My First Basketball Love: Tamika Catchings-led 1997 Lady Vols

Tamika Catchings #24...

Tamika Catchings helped the Lady Vols win a national title in 1997. | Getty Images

Most middle school girls weren’t studying Tamika Catchings in 1997. A young woman in Austin, however, discovered both the game and a player destined for greatness through the Tennessee Lady Volunteers’ championship run that year.

Most Millennials will tell you they fell in love with basketball watching a pseudo-romantic film about two childhood friends or the late-Kobe Bryant defying both gravity and logic.

My story is different.

In 1998, I had just become a teenager and a team in Houston had just one their second-straight championship in the newly-formed WNBA. I hadn’t crossed paths with this team yet, the legendary Comets, but growing up in Texas at my size meant getting acquainted with basketball quickly.

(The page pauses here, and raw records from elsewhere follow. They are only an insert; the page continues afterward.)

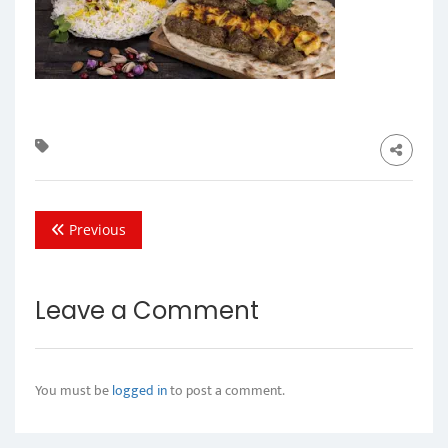
Previous
Leave a Comment
You must be
logged in
to post a comment.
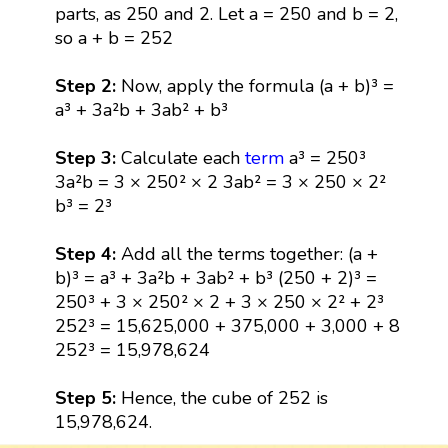
parts, as 250 and 2. Let a = 250 and b = 2,
so a + b = 252
Step 2:
Now, apply the formula (a + b)³ =
a³ + 3a²b + 3ab² + b³
Step 3:
Calculate each
term
a³ = 250³
3a²b = 3 × 250² × 2 3ab² = 3 × 250 × 2²
b³ = 2³
Step 4:
Add all the terms together: (a +
b)³ = a³ + 3a²b + 3ab² + b³ (250 + 2)³ =
250³ + 3 × 250² × 2 + 3 × 250 × 2² + 2³
252³ = 15,625,000 + 375,000 + 3,000 + 8
252³ = 15,978,624
Step 5:
Hence, the cube of 252 is
15,978,624.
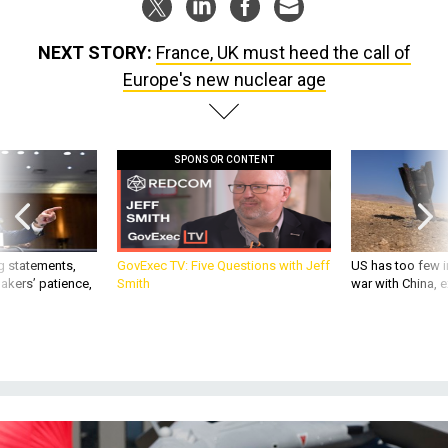
NEXT STORY:
France, UK must heed the call of
Europe's new nuclear age
SPONSOR CONTENT
g statements,
GovExec TV: Five Questions with Jeff
US has too few i
akers’ patience,
Smith
war with China, 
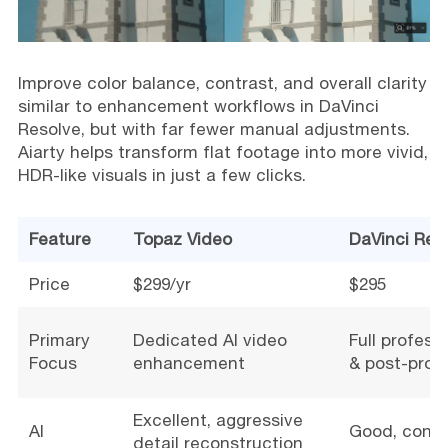
Improve color balance, contrast, and overall clarity
similar to enhancement workflows in DaVinci
Resolve, but with far fewer manual adjustments.
Aiarty helps transform flat footage into more vivid,
HDR-like visuals in just a few clicks.
Feature
Topaz Video
DaVinci Res
Price
$299/yr
$295
Primary
Dedicated AI video
Full profess
Focus
enhancement
& post-prod
Excellent, aggressive
AI
Good, conse
detail reconstruction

On a random evening, I came across a Tennessee Lady Volunteers game and became fixated on No. 24. She could hoop like nothing I had ever seen before. Thoroughly in sync, the Lady Vols ran the opposing team out of the gym.

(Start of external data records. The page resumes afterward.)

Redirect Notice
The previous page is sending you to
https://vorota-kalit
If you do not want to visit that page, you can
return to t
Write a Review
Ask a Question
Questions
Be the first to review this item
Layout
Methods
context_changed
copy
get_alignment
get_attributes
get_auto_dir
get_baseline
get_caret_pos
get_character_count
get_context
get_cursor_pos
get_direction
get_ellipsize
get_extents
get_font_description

I couldn’t get enough and watched the entire HBO documentary: A Cinderella Season: The Lady Vols Fight Back. They were rock stars to adoring fans no matter what team they played and I wanted to be exactly like No. 24.

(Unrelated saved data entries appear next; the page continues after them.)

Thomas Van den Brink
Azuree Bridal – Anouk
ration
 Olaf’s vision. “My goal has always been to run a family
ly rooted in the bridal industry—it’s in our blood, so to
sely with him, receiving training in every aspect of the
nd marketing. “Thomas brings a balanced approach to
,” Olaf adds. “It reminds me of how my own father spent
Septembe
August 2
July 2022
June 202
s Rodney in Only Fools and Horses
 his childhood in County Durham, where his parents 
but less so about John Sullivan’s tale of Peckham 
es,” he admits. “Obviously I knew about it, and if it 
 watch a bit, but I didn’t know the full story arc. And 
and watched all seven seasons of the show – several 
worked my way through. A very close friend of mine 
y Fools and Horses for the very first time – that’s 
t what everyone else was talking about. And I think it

Later, I would find out she was from Texas, too, and that her name was Tamika Catchings. The 6-foot-1 freshman from the Dallas area was one of the best players in the country. I was amazed when I learned she had accomplished so much while learning to embrace a hearing impairment.

The documentary chronicled the 1997 Lady Vols’ championship run to the Final Four and it made me realize how hard you had to work in college for the ultimate prize, while also maintaining your grades. As a student-athlete in school, I struggled with a learning disorder and my mom often encouraged me by using Catchings as an example of someone who overcame adversity.

It also pushed me to physically be better as I did my best to mimic the Lady Vols. I had never seen women play as aggressively and as smart as they did. Tennessee coach Pat Summitt showed her players tough love and got results. I hoped to play for Summitt one day, and even got the pleasure of telling her that after a game against Texas one season.

Growing up in Austin, being a Lady Vols fan wasn’t easy, especially when looking for orange apparel.

After watching that documentary, I faithfully attended every Lady Vols game whenever they played in Texas.

In 2016, I finally met No. 24, Catchings — now a Naismith Memorial Basketball Hall of Fame selection — and had the pleasure of thanking her for everything she gave to the game.